Cheng Kaiqi, Dong Ruonan, Pan Fei, Su Wen, Xi Lingjie, Zhang Meng, Geng Jingzhang, Gao Ruichang, Jin Wengang, Abd El-Aty A M
Qinba State Key Laboratory of Biological Resources and Ecological Environment, QinLing-Bashan Moun-tains Bioresources Comprehensive Development 2011 C. I. C, Shaanxi Province Key Laboratory of Bio-Resources, College of Bioscience and Bioengineering Shaanxi University of Technology, Hanzhong, China.
Institute of Apicultural Research, Chinese Academy of Agricultural Sciences, Beijing, China.
Front Nutr. 2025 May 20;12:1598875. doi: 10.3389/fnut.2025.1598875. eCollection 2025.
Pigmented rice is fascinated by consumers for its abundant phytochemicals and unique aroma.

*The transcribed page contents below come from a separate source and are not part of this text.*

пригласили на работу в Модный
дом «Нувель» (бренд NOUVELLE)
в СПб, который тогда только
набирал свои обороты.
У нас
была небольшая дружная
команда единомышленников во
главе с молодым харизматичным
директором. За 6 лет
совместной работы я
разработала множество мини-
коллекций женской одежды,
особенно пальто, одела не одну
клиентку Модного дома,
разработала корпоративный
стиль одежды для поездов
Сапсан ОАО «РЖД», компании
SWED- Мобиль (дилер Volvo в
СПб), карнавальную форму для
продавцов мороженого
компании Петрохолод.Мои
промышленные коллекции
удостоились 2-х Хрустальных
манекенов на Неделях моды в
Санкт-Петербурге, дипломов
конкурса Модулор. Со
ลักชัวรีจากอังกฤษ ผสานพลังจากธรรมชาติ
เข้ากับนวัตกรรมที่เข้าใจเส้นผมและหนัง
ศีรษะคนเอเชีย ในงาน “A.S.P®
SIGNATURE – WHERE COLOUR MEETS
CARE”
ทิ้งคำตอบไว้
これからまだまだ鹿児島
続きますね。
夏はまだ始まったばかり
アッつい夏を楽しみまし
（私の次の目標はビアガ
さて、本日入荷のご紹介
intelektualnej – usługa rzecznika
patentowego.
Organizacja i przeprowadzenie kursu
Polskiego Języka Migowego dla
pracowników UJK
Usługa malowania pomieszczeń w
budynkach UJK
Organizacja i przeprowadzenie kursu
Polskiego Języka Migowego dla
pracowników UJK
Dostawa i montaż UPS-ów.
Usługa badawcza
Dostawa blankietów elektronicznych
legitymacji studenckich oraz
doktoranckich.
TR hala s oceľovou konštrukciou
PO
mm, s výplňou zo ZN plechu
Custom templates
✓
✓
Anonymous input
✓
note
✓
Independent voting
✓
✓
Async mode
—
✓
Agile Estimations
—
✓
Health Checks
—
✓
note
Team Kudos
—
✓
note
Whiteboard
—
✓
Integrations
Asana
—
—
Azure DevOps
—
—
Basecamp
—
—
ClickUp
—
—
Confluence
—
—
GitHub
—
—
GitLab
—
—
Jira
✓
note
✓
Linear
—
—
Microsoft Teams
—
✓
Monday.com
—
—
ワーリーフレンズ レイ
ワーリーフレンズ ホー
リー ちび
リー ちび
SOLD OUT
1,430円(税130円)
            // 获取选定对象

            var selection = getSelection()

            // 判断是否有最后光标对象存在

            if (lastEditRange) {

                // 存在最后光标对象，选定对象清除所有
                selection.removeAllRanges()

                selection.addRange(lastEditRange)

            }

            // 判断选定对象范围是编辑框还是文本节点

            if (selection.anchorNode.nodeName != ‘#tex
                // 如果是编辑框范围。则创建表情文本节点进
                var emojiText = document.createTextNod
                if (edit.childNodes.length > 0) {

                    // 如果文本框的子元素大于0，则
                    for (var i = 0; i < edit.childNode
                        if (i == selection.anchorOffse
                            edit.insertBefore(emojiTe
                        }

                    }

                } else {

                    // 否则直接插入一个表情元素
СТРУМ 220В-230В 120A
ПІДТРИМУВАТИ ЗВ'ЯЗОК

In this study, GC-MS-based metabolomics of Yangxian colored rice varieties were performed to characterize their volatile metabolites through multivariate statistics and machine learning algorithms.
Results showed that a total of 357 volatile metabolites were detected and segmented into 9 groups, including 96 organooxygen compounds (26.89%), 52 carboxylic acids and derivatives (14.57%), 42 fatty acyls (11.76%), 16 benzene and substituted derivatives (4.48%), and 11 hydroxy acids and derivatives (3.08%). Multivariate statistics screened 127 differentially abundant metabolites via PLS-DA. Principal component analysis revealed that the percentages of PC1 and PC2 were 52.48% and 27.09%, respectively. Based on differential metabolites with great multicollinearity above 0.8 and the chi-square test (20% feature numbers), only 7 metabolites were found to represent the overall metabolites among the several colored rice varieties. Four machine learning models were further used for the classification of various colored rice varieties, and random forest model was the optimum for predicting classification, with an accuracy of 0.97. Moreover, Shapley additive explanations analysis revealed that the 7 metabolites can be used as potential markers for representing the metabolomic profiles.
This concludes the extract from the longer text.